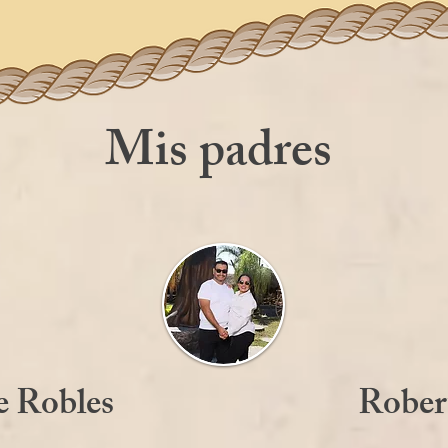
Mis padres
e Robles
Rober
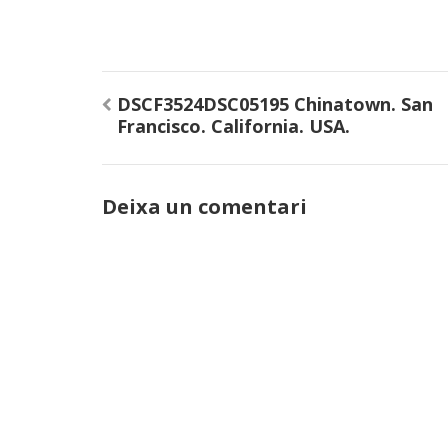
Navegació
DSCF3524DSC05195 Chinatown. San
d'entrades
Francisco. California. USA.
Deixa un comentari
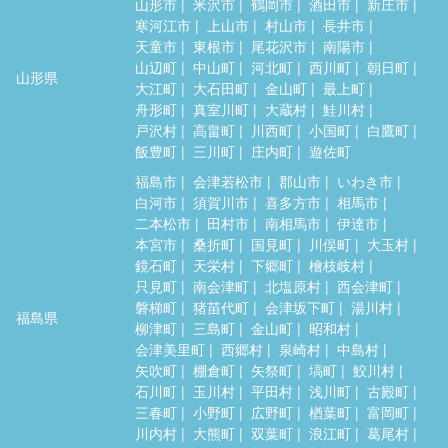
山形市
米沢市
鶴岡市
酒田市
新庄市
寒河江市
上山市
村山市
長井市
天童市
東根市
尾花沢市
南陽市
山辺町
中山町
河北町
西川町
朝日町
山形県
大江町
大石田町
金山町
最上町
舟形町
真室川町
大蔵村
鮭川村
戸沢村
高畠町
川西町
小国町
白鷹町
飯豊町
三川町
庄内町
遊佐町
福島市
会津若松市
郡山市
いわき市
白河市
須賀川市
喜多方市
相馬市
二本松市
田村市
南相馬市
伊達市
本宮市
桑折町
国見町
川俣町
大玉村
鏡石町
天栄村
下郷町
檜枝岐村
只見町
南会津町
北塩原村
西会津町
磐梯町
猪苗代町
会津坂下町
湯川村
福島県
柳津町
三島町
金山町
昭和村
会津美里町
西郷村
泉崎村
中島村
矢吹町
棚倉町
矢祭町
塙町
鮫川村
石川町
玉川村
平田村
浅川町
古殿町
三春町
小野町
広野町
楢葉町
富岡町
川内村
大熊町
双葉町
浪江町
葛尾村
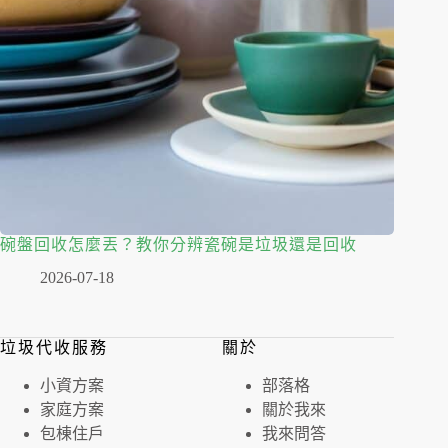
碗盤回收怎麼丟？教你分辨瓷碗是垃圾還是回收
2026-07-18
垃圾代收服務
關於
⼩資⽅案
部落格
家庭⽅案
關於我來
包棟住戶
我來問答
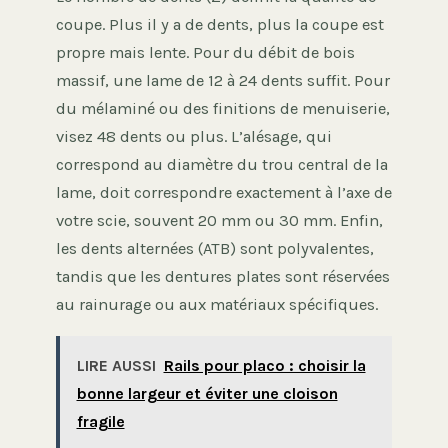
coupe. Plus il y a de dents, plus la coupe est
propre mais lente. Pour du débit de bois
massif, une lame de 12 à 24 dents suffit. Pour
du mélaminé ou des finitions de menuiserie,
visez 48 dents ou plus. L’alésage, qui
correspond au diamètre du trou central de la
lame, doit correspondre exactement à l’axe de
votre scie, souvent 20 mm ou 30 mm. Enfin,
les dents alternées (ATB) sont polyvalentes,
tandis que les dentures plates sont réservées
au rainurage ou aux matériaux spécifiques.
LIRE AUSSI
Rails pour placo : choisir la
bonne largeur et éviter une cloison
fragile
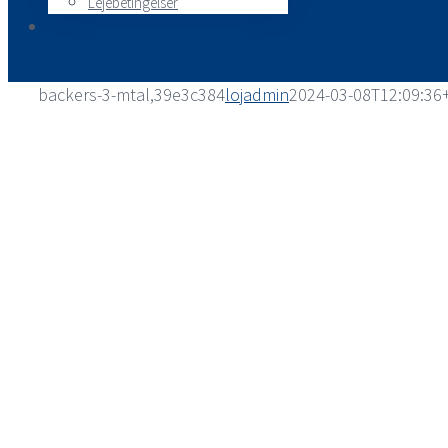
Lejebetingelser
backers-3-mtal,39e3c384
lojadmin
2024-03-08T12:09:36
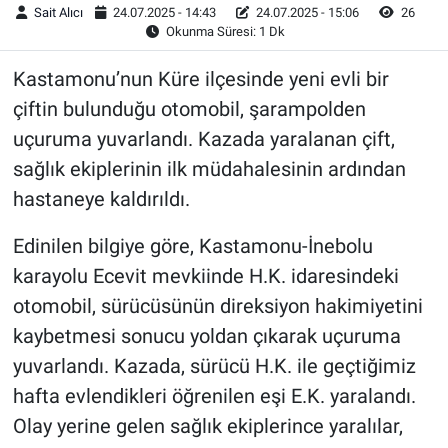
Sait Alıcı
24.07.2025 - 14:43
24.07.2025 - 15:06
26
Okunma Süresi: 1 Dk
Kastamonu’nun Küre ilçesinde yeni evli bir
çiftin bulunduğu otomobil, şarampolden
uçuruma yuvarlandı. Kazada yaralanan çift,
sağlık ekiplerinin ilk müdahalesinin ardından
hastaneye kaldırıldı.
Edinilen bilgiye göre, Kastamonu-İnebolu
karayolu Ecevit mevkiinde H.K. idaresindeki
otomobil, sürücüsünün direksiyon hakimiyetini
kaybetmesi sonucu yoldan çıkarak uçuruma
yuvarlandı. Kazada, sürücü H.K. ile geçtiğimiz
hafta evlendikleri öğrenilen eşi E.K. yaralandı.
Olay yerine gelen sağlık ekiplerince yaralılar,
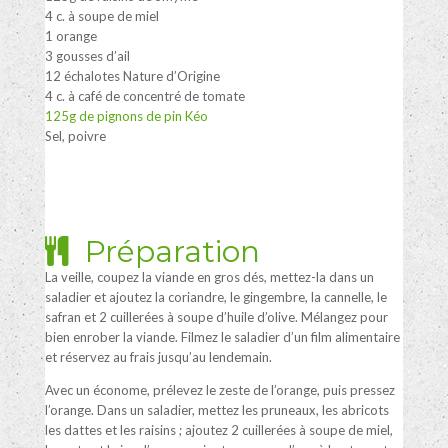
4 c. à soupe de miel
1 orange
3 gousses d’ail
12 échalotes Nature d’Origine
4 c. à café de concentré de tomate
125g de pignons de pin Kéo
Sel, poivre
Préparation
La veille, coupez la viande en gros dés, mettez-la dans un
saladier et ajoutez la coriandre, le gingembre, la cannelle, le
safran et 2 cuillerées à soupe d’huile d’olive. Mélangez pour
bien enrober la viande. Filmez le saladier d’un film alimentaire
et réservez au frais jusqu’au lendemain.
Avec un économe, prélevez le zeste de l’orange, puis pressez
l’orange. Dans un saladier, mettez les pruneaux, les abricots
les dattes et les raisins ; ajoutez 2 cuillerées à soupe de miel,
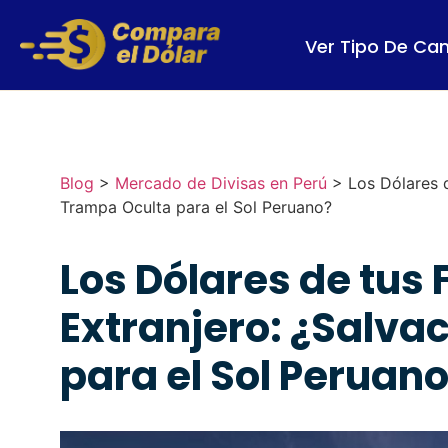
Ver Tipo De Ca
Blog
>
Mercado de Divisas en Perú
>
Los Dólares d
Trampa Oculta para el Sol Peruano?
Los Dólares de tus 
Extranjero: ¿Salva
para el Sol Peruan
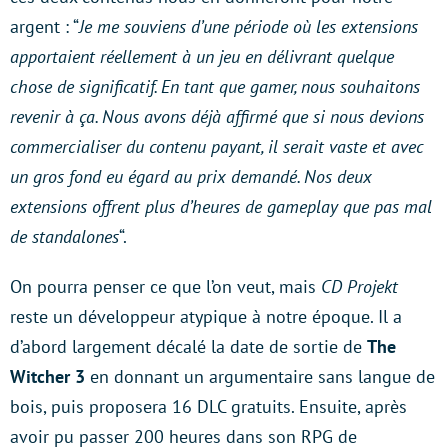
argent : “
Je me souviens d’une période où les extensions
apportaient réellement à un jeu en délivrant quelque
chose de significatif. En tant que gamer, nous souhaitons
revenir à ça. Nous avons déjà affirmé que si nous devions
commercialiser du contenu payant, il serait vaste et avec
un gros fond eu égard au prix demandé. Nos deux
extensions offrent plus d’heures de gameplay que pas mal
de standalones
“.
On pourra penser ce que l’on veut, mais
CD Projekt
reste un développeur atypique à notre époque. Il a
d’abord largement décalé la date de sortie de
The
Witcher 3
en donnant un argumentaire sans langue de
bois, puis proposera 16 DLC gratuits. Ensuite, après
avoir pu passer 200 heures dans son RPG de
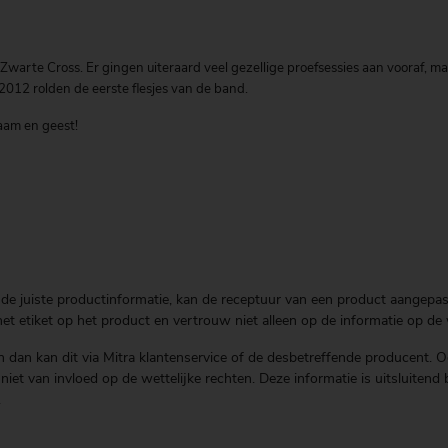
Zwarte Cross. Er gingen uiteraard veel gezellige proefsessies aan vooraf, m
2012 rolden de eerste flesjes van de band.
aam en geest!
de juiste productinformatie, kan de receptuur van een product aangepast 
t etiket op het product en vertrouw niet alleen op de informatie op de 
 dan kan dit via Mitra klantenservice of de desbetreffende producent. O
is niet van invloed op de wettelijke rechten. Deze informatie is uitsluit
.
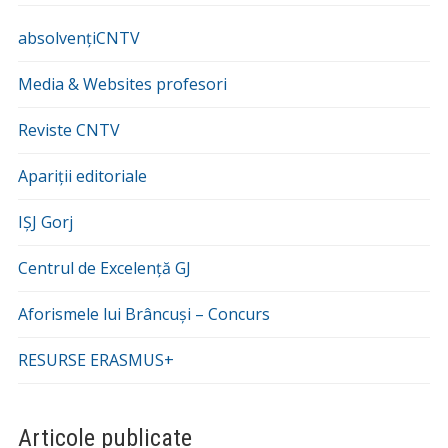
absolvențiCNTV
Media & Websites profesori
Reviste CNTV
Apariții editoriale
IȘJ Gorj
Centrul de Excelență GJ
Aforismele lui Brâncuși – Concurs
RESURSE ERASMUS+
Articole publicate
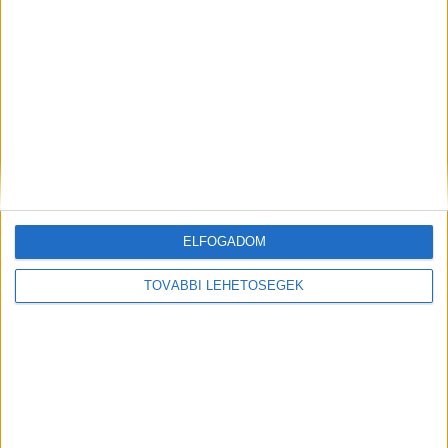
Még több podcast
DIGITAL CENTER
ELFOGADOM
TOVÁBBI LEHETŐSÉGEK
Molnár Martin jogsit szerez, Szilágyi Áron
kéziseknek szurkol
Digital Center
2026. augusztus 9.
A One Magyarország online videósorozatának második
évadában a támogatott sportolók és csapatok ismét
kilépnek a komfortzónájukból: vizsgáznak, meccset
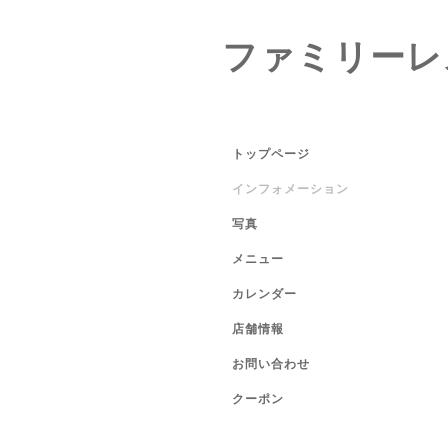
ファミリーレ
トップページ
インフォメーション
写真
メニュー
カレンダー
店舗情報
お問い合わせ
クーポン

☆ ☆ ☆

**To do:**
Would you write out an exact copy of the entries above, with no images?

**Completed exercise:**
Mis padres
e Robles
Rober
Navegació
DSCF3524DSC05195 Chinatown. San
d'entrades
Francisco. California. USA.
Deixa un comentari
山形市
米沢市
鶴岡市
酒田市
新庄市
寒河江市
上山市
村山市
長井市
天童市
東根市
尾花沢市
南陽市
山辺町
中山町
河北町
西川町
朝日町
山形県
大江町
大石田町
金山町
最上町
舟形町
真室川町
大蔵村
鮭川村
戸沢村
高畠町
川西町
小国町
白鷹町
飯豊町
三川町
庄内町
遊佐町
福島市
会津若松市
郡山市
いわき市
白河市
須賀川市
喜多方市
相馬市
二本松市
田村市
南相馬市
伊達市
本宮市
桑折町
国見町
川俣町
大玉村
鏡石町
天栄村
下郷町
檜枝岐村
只見町
南会津町
北塩原村
西会津町
磐梯町
猪苗代町
会津坂下町
湯川村
福島県
柳津町
三島町
金山町
昭和村
会津美里町
西郷村
泉崎村
中島村
矢吹町
棚倉町
矢祭町
塙町
鮫川村
石川町
玉川村
平田村
浅川町
古殿町
三春町
小野町
広野町
楢葉町
富岡町
川内村
大熊町
双葉町
浪江町
葛尾村
碗盤回收怎麼丟？教你分辨瓷碗是垃圾還是回收
2026-07-18
垃圾代收服務
關於
⼩資⽅案
部落格
家庭⽅案
關於我來
包棟住戶
我來問答
coupe. Plus il y a de dents, plus la coupe est
propre mais lente. Pour du débit de bois
massif, une lame de 12 à 24 dents suffit. Pour
du mélaminé ou des finitions de menuiserie,
visez 48 dents ou plus. L’alésage, qui
correspond au diamètre du trou central de la
lame, doit correspondre exactement à l’axe de
votre scie, souvent 20 mm ou 30 mm. Enfin,
les dents alternées (ATB) sont polyvalentes,
tandis que les dentures plates sont réservées
au rainurage ou aux matériaux spécifiques.
LIRE AUSSI
Rails pour placo : choisir la
bonne largeur et éviter une cloison
fragile
Lejebetingelser
backers-3-mtal,39e3c384
lojadmin
2024-03-08T12:09:36
Sait Alıcı
24.07.2025 - 14:43
24.07.2025 - 15:06
26
Okunma Süresi: 1 Dk
Kastamonu’nun Küre ilçesinde yeni evli bir
çiftin bulunduğu otomobil, şarampolden
uçuruma yuvarlandı. Kazada yaralanan çift,
sağlık ekiplerinin ilk müdahalesinin ardından
hastaneye kaldırıldı.
Edinilen bilgiye göre, Kastamonu-İnebolu
karayolu Ecevit mevkiinde H.K. idaresindeki
otomobil, sürücüsünün direksiyon hakimiyetini
kaybetmesi sonucu yoldan çıkarak uçuruma
yuvarlandı. Kazada, sürücü H.K. ile geçtiğimiz
hafta evlendikleri öğrenilen eşi E.K. yaralandı.
Olay yerine gelen sağlık ekiplerince yaralılar,
4 c. à soupe de miel
1 orange
3 gousses d’ail
12 échalotes Nature d’Origine
4 c. à café de concentré de tomate
125g de pignons de pin Kéo
Sel, poivre
Préparation
La veille, coupez la viande en gros dés, mettez-la dans un
saladier et ajoutez la coriandre, le gingembre, la cannelle, le
safran et 2 cuillerées à soupe d’huile d’olive. Mélangez pour
bien enrober la viande. Filmez le saladier d’un film alimentaire
et réservez au frais jusqu’au lendemain.
Avec un économe, prélevez le zeste de l’orange, puis pressez
l’orange. Dans un saladier, mettez les pruneaux, les abricots
les dattes et les raisins ; ajoutez 2 cuillerées à soupe de miel,
Ver Tipo De Ca
Blog
>
Mercado de Divisas en Perú
>
Los Dólares d
Trampa Oculta para el Sol Peruano?
Los Dólares de tus 
Extranjero: ¿Salva
para el Sol Peruan
argent : “
Je me souviens d’une période où les extensions
apportaient réellement à un jeu en délivrant quelque
chose de significatif. En tant que gamer, nous souhaitons
revenir à ça. Nous avons déjà affirmé que si nous devions
commercialiser du contenu payant, il serait vaste et avec
un gros fond eu égard au prix demandé. Nos deux
extensions offrent plus d’heures de gameplay que pas mal
de standalones
“.
On pourra penser ce que l’on veut, mais
CD Projekt
reste un développeur atypique à notre époque. Il a
d’abord largement décalé la date de sortie de
The
Witcher 3
en donnant un argumentaire sans langue de
bois, puis proposera 16 DLC gratuits. Ensuite, après
avoir pu passer 200 heures dans son RPG de
Zwarte Cross. Er gingen uiteraard veel gezellige proefsessies aan vooraf, m
2012 rolden de eerste flesjes van de band.
aam en geest!
de juiste productinformatie, kan de receptuur van een product aangepast 
t etiket op het product en vertrouw niet alleen op de informatie op de 
 dan kan dit via Mitra klantenservice of de desbetreffende producent. O
is niet van invloed op de wettelijke rechten. Deze informatie is uitsluit
.
absolvențiCNTV
Media & Websites profesori
Reviste CNTV
Apariții editoriale
IȘJ Gorj
Centrul de Excelență GJ
Aforismele lui Brâncuși – Concurs
RESURSE ERASMUS+
Articole publicate
Még több podcast
DIGITAL CENTER
ELFOGADOM
TOVÁBBI LEHETŐSÉGEK
Molnár Martin jogsit szerez, Szilágyi Áron
kéziseknek szurkol
Digital Center
2026. augusztus 9.
A One Magyarország online videósorozatának második
évadában a támogatott sportolók és csapatok ismét
kilépnek a komfortzónájukból: vizsgáznak, meccset
ファミリーレ
トップページ
インフォメーション
写真
メニュー
カレンダー
店舗情報
お問い合わせ
クーポン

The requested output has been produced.